The eSports industry has been surging forward, and these past few years have been marked by exponential growth. Though no official figures have yet been released, all indications point to eSports earning over $600 million in 2017 as projected by ESPN. The future looks even brighter: an estimated $1.5 billion in revenue in 2020.
The march to $1.5 billion begins this year, and look for both virtual reality (VR) and augmented reality (AR) to play huge roles in the coming 12 months.
Virtual Reality and eSports
Last year, VR and eSports formally coalesced when the first national VR eSports tournament was co-organized by the ESL Gaming Network, Insomniac Games, Microsoft, Intel, and Asus. Gamers in 80 Microsoft stores in Northern America strapped on an Oculus Rift and competed against one another in the VR game The Unspoken. The tournament was well received, ultimately leading to the establishment of the VR Challenger League, a global competitive gaming series that will feature a number of VR eSports, notably the aforementioned The Unspoken and Echo Arena. The series will culminate in a final championship event to be held at the annual Intel Extreme Masters gaming event this year.

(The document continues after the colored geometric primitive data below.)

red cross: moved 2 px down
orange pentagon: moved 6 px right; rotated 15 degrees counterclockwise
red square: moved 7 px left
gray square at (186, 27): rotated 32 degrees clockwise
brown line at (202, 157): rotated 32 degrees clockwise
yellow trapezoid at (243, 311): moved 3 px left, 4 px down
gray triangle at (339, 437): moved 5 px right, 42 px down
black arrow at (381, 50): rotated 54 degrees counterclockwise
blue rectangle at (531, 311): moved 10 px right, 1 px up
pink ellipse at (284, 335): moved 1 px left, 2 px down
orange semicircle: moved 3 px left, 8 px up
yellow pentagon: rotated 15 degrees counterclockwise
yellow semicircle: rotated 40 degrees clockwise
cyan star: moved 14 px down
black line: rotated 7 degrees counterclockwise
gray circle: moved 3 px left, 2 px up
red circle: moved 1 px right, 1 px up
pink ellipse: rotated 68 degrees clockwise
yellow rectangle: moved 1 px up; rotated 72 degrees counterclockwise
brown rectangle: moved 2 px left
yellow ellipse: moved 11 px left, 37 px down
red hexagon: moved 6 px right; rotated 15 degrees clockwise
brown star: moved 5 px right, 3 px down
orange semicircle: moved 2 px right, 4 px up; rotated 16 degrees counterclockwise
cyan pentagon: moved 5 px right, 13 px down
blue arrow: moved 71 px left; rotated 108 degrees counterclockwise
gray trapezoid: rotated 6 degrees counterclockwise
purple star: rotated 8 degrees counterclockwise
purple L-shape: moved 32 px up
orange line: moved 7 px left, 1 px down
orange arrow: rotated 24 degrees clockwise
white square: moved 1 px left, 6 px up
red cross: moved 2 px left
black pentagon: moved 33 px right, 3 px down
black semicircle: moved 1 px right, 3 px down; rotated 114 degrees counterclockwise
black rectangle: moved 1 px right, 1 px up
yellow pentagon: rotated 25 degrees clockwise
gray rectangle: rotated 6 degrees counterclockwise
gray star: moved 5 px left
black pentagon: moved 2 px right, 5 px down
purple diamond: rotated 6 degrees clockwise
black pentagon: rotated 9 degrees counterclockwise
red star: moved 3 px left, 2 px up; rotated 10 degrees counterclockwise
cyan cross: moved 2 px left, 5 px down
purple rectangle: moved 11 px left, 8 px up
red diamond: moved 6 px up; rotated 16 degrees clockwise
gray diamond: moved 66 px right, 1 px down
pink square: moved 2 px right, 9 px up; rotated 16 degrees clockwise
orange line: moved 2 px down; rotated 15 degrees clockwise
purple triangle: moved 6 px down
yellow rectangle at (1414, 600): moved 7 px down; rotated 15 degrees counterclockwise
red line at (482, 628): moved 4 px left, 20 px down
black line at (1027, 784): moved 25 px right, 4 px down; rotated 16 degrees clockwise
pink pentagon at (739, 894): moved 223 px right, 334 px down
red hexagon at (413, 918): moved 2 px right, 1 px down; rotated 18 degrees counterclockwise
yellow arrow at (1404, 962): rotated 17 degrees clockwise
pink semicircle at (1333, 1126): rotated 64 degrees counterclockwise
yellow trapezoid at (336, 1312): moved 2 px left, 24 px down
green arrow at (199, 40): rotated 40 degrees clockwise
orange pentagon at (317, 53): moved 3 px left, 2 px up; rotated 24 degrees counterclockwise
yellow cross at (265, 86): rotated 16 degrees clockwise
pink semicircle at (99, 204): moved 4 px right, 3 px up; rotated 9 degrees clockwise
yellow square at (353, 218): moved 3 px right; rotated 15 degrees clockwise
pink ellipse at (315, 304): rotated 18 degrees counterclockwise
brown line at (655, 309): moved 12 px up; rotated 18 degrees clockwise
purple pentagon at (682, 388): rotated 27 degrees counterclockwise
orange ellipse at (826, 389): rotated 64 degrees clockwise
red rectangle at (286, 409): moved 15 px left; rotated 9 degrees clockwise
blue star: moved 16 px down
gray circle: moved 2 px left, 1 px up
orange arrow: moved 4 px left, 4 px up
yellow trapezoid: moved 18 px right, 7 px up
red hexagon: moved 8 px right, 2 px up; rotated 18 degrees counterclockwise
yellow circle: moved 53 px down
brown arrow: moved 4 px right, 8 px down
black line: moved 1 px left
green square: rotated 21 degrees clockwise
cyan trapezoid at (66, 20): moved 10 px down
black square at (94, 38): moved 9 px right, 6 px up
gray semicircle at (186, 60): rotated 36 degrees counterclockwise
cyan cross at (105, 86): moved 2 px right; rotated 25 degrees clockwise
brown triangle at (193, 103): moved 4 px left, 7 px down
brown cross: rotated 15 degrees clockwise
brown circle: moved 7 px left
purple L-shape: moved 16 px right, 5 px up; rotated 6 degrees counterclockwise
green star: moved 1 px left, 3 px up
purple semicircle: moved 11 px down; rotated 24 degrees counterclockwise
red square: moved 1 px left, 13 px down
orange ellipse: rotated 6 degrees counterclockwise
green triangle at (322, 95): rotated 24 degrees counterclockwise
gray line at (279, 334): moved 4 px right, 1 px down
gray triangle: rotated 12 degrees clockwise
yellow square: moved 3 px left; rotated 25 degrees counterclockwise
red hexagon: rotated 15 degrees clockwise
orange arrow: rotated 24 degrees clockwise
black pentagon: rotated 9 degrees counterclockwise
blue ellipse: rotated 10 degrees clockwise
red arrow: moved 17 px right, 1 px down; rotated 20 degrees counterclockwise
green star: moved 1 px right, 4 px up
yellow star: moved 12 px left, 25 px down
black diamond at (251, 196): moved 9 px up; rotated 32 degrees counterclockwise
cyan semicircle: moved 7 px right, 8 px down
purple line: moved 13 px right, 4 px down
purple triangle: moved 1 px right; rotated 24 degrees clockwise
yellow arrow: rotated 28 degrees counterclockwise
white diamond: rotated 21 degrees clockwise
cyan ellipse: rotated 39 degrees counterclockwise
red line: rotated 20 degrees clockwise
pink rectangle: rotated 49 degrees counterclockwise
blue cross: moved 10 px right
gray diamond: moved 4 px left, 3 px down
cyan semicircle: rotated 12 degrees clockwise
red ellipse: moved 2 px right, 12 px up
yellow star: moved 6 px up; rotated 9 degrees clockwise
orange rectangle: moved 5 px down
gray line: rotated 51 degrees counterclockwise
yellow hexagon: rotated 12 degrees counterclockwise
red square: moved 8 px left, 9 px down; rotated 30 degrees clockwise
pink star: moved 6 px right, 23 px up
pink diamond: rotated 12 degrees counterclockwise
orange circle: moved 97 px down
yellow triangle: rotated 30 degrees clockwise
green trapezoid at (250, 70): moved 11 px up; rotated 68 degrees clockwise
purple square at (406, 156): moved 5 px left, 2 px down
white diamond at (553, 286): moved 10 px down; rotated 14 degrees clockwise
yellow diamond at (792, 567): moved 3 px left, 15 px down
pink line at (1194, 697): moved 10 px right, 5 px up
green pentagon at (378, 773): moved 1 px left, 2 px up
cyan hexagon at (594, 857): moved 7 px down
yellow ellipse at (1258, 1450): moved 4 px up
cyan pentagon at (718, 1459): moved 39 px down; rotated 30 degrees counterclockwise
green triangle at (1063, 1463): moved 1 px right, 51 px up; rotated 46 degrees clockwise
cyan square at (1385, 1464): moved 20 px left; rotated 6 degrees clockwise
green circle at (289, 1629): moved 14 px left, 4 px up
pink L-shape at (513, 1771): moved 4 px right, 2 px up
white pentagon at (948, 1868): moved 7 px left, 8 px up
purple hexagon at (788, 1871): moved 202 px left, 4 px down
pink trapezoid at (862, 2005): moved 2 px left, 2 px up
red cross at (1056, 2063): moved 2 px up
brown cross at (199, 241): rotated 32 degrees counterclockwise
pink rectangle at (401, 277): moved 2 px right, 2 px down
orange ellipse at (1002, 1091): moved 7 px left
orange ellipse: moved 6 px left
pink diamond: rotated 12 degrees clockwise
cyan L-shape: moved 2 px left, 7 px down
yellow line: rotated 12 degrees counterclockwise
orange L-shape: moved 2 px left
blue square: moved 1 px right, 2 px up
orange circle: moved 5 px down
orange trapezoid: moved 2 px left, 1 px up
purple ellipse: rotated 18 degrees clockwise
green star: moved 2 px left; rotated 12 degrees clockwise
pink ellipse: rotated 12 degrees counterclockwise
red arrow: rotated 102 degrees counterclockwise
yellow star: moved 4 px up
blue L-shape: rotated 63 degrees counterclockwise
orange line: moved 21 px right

The prize pool of the VR Challenger League is a cool $200,000, although it certainly pales in comparison to the more than $24 million prize pool of last year’s Dota 2 International. But if the VR Challenger League finals becomes a major draw, as is expected by its organizers (Intel, Oculus, and ESL), expect that prize pool to be bigger next time around and the industry to earn even more.
The fact that VR has made its way to eSports is no longer surprising as it has for the past several years been making a huge impact in the larger gaming industry as a whole. This technology, in fact, is now being used even in online casino games, specifically poker. Casino VR Poker, an online multiplayer casino game hosting live Texas Hold ’em, was released back in 2016. Just last August, it even offered a High Rollers poker tournament that paid out real prizes. This is precisely the reason why Partypoker considers a VR headset as a perfect gift not only for poker players but for gamers in general. VR is not only changing the nature of competitive games, it is also making them much more accessible. Part of the allure of using VR is the escapism it affords gamers, who are in for a fully immersive experience.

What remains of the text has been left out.